START Records for the task
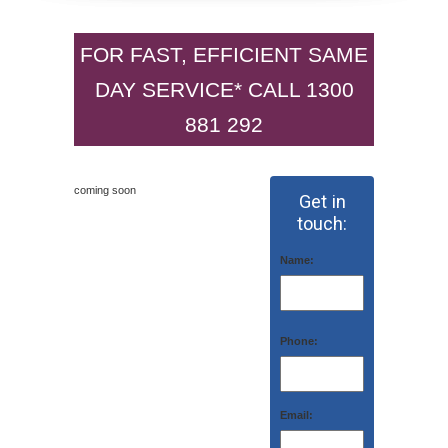
FOR FAST, EFFICIENT SAME
DAY SERVICE* CALL 1300
881 292
coming soon
Get in
touch:
Name:
Phone:
Email:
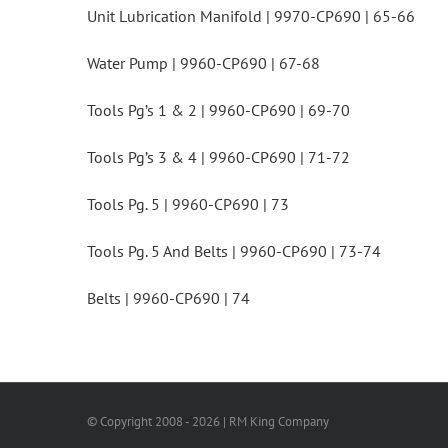
Unit Lubrication Manifold | 9970-CP690 | 65-66
Water Pump | 9960-CP690 | 67-68
Tools Pg’s 1 & 2 | 9960-CP690 | 69-70
Tools Pg’s 3 & 4 | 9960-CP690 | 71-72
Tools Pg. 5 | 9960-CP690 | 73
Tools Pg. 5 And Belts | 9960-CP690 | 73-74
Belts | 9960-CP690 | 74
© Copyright 2008 -
2026 | RM King Company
END Records for the task
__Aim of the task__.
Give exactly the lines from the one with "Water Pump | 9960-CP690 | 67-68" to the end of the entries, nothing before them.

__Answer below__.
Water Pump | 9960-CP690 | 67-68
Tools Pg’s 1 & 2 | 9960-CP690 | 69-70
Tools Pg’s 3 & 4 | 9960-CP690 | 71-72
Tools Pg. 5 | 9960-CP690 | 73
Tools Pg. 5 And Belts | 9960-CP690 | 73-74
Belts | 9960-CP690 | 74
© Copyright 2008 -
2026 | RM King Company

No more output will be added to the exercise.